Action item> Copy nothing before the line containing "Popular Name Tool". Reproduce that line and all that follow, exactly, through the end of the records.

Records from a collection
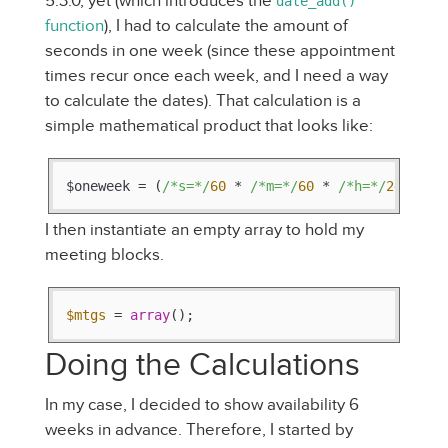
5.3.0, yet (which introduces the
date_add()
function
), I had to calculate the amount of
seconds in one week (since these appointment
times recur once each week, and I need a way
to calculate the dates). That calculation is a
simple mathematical product that looks like:
$oneweek = (
/*s=*/
60
 * 
/*m=*/
60
 * 
/*h=*/
24
 * 
/*
I then instantiate an empty array to hold my
meeting blocks.
$mtgs
 = 
array
();
Doing the Calculations
In my case, I decided to show availability 6
weeks in advance. Therefore, I started by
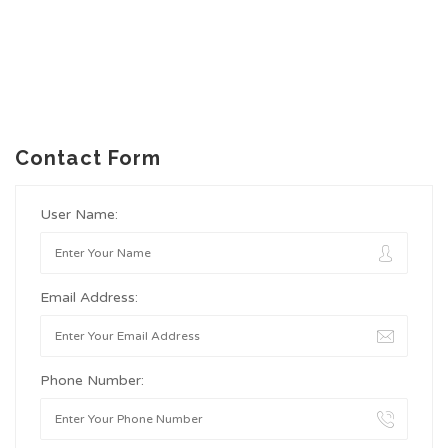
Contact Form
User Name:
Email Address:
Phone Number:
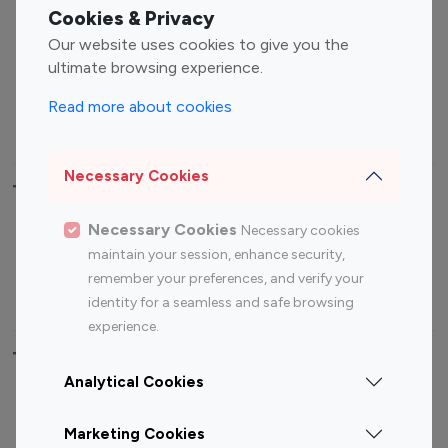
Fashion Influencers
Finance Influencers
Cookies & Privacy
Food Management
Gaming Influencers
Our website uses cookies to give you the
Sports Influencers
Lifestyle Influencers
ultimate browsing experience.
Photography Influencers
Technology Influencers
Read more about cookies
Travel Influencers
Necessary Cookies
Top Most Followed Influencers By platform
Necessary Cookies
Necessary cookies
Top 100
Top 200
Top 100
Top 200
maintain your session, enhance security,
Instagram
Instagram
Youtube
Youtube
remember your preferences, and verify your
Influencer
Influencer
Influencer
Influencer
identity for a seamless and safe browsing
experience.
Top 100 Instagram Influencer By Country
Analytical Cookies
United States
Australia
Marketing Cookies
Canada
Germany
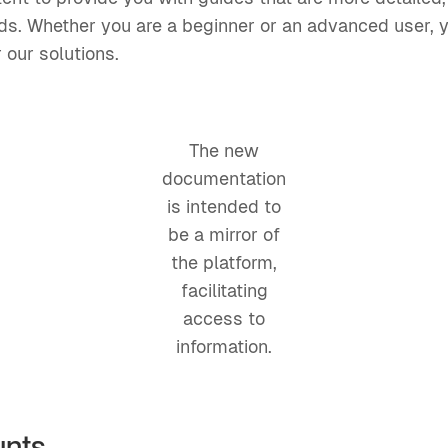
eds. Whether you are a beginner or an advanced user, y
 our solutions.
The new
documentation
is intended to
be a mirror of
the platform,
facilitating
access to
information.
unts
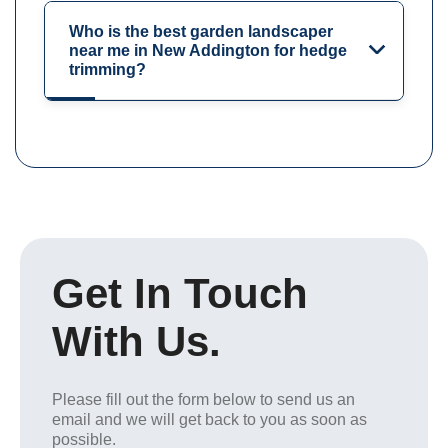
Who is the best garden landscaper
near me in New Addington for hedge
trimming?
Get In Touch
With Us.
Please fill out the form below to send us an
email and we will get back to you as soon as
possible.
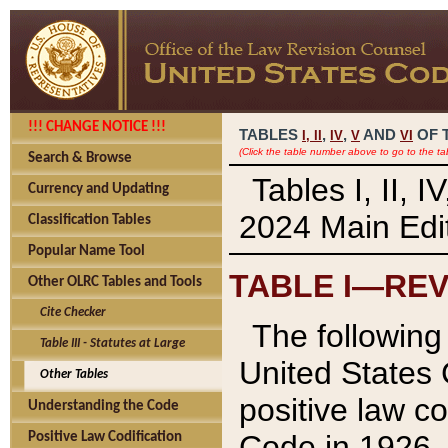
!!! CHANGE NOTICE !!!
TABLES
,
,
AND
OF 
I,
II
IV
V
VI
(Click the table number above to go to the ta
Search & Browse
Tables I, II, 
Currency and Updating
2024 Main Edit
Classification Tables
Popular Name Tool
TABLE I—REV
Other OLRC Tables and Tools
Cite Checker
The following 
Table III - Statutes at Large
United States 
Other Tables
positive law co
Understanding the Code
Code in 1926.
Positive Law Codification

Answer to this exercise>
Popular Name Tool
TABLE I—REV
Other OLRC Tables and Tools
Cite Checker
The following 
Table III - Statutes at Large
United States 
Other Tables
positive law co
Understanding the Code
Code in 1926.
Positive Law Codification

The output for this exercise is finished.